Der gesamte Bereich rund um Olymp war von einer Wolke aus Störsatelliten und -sonden umgeben, die jeden Funkverkehr unterbanden – es sei denn, die Freihändler gaben ihn frei. Olymps Behörden begründeten die Nachrichtensperre mit polizeilichen Ermittlungen; wonach, das wurde nicht gesagt.

Das große Außenbeobachtungsholo vor ihnen zeigte einen Kugelraumer von 120 Metern Durchmesser. Das Baumuster hatten die Mehandor in der Datenbank der NURINX XVI vergeblich gesucht. Identifiziert hatte sich das Raumschiff auch nicht. Raslon nahm an, dass es sich um eine neue Wacheinheit der Freihändler handelte. Mit einer reinen Audiobotschaft hatte es den Mehandor die Landeerlaubnis auf Olymp verweigert und Kursdaten zu einer »Frachtumschlagstation 3« übermittelt, an der die NURINX XVI andocken und ihre Ladung löschen sollte.

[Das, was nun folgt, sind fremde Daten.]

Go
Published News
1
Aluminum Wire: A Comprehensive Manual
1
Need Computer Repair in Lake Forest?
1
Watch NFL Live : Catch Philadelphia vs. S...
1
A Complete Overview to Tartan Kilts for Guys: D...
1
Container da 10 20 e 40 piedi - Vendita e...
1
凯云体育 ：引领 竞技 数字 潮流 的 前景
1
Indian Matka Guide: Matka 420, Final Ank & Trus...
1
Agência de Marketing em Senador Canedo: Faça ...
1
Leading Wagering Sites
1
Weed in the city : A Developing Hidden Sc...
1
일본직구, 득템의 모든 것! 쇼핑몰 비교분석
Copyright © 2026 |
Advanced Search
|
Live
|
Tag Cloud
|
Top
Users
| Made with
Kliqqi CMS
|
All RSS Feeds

Die Waren würden per Transmitter nach Olymp weitergeleitet werden, erfuhren sie, und die Folgefracht, die von der Nurinsippe mit ihren Geschäftspartnern auf Olymp im Voraus vereinbart worden war, sollte ebenfalls per Transmitter zugeliefert werden – »zeitnah«.

Raslons Ausbildung hatte sich auf Logistik konzentriert. Das Wort »zeitnah« konnte alles bedeuten; die Terraner bezeichneten derartige Ausdrücke als »Gummiwort« oder so ähnlich.

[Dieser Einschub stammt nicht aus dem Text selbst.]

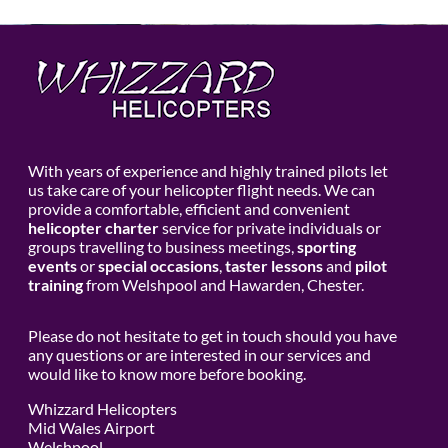
With years of experience and highly trained pilots let
us take care of your helicopter flight needs. We can
provide a comfortable, efficient and convenient
helicopter charter
service for private individuals or
groups travelling to business meetings,
sporting
events
or
special occasions
,
taster lessons
and
pilot
training
from Welshpool and Hawarden, Chester.
Please do not hesitate to get in touch should you have
any questions or are interested in our services and
would like to know more before booking.
Whizzard Helicopters
Mid Wales Airport
Welshpool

»Hier muss etwas vorgefallen sein.« Sein älterer Bruder strich sich die Bartzöpfe, die so kurz waren, dass sie nur knapp zusammenhielten. »Die Freihändler werden gute Gründe für die Neuregelung haben.« Wie immer gab sich Taklin besonnen und vermutete wohl richtig, aber er hatte gut reden.

Die Nachrichtensperre hätte Raslon gleichgültig sein können, das Landeverbot indes stellte ihn vor ungeahnte Probleme. Die durchkreuzen einfach so meine Pläne, dachte er. Das sieht diesen Freihändlern ähnlich.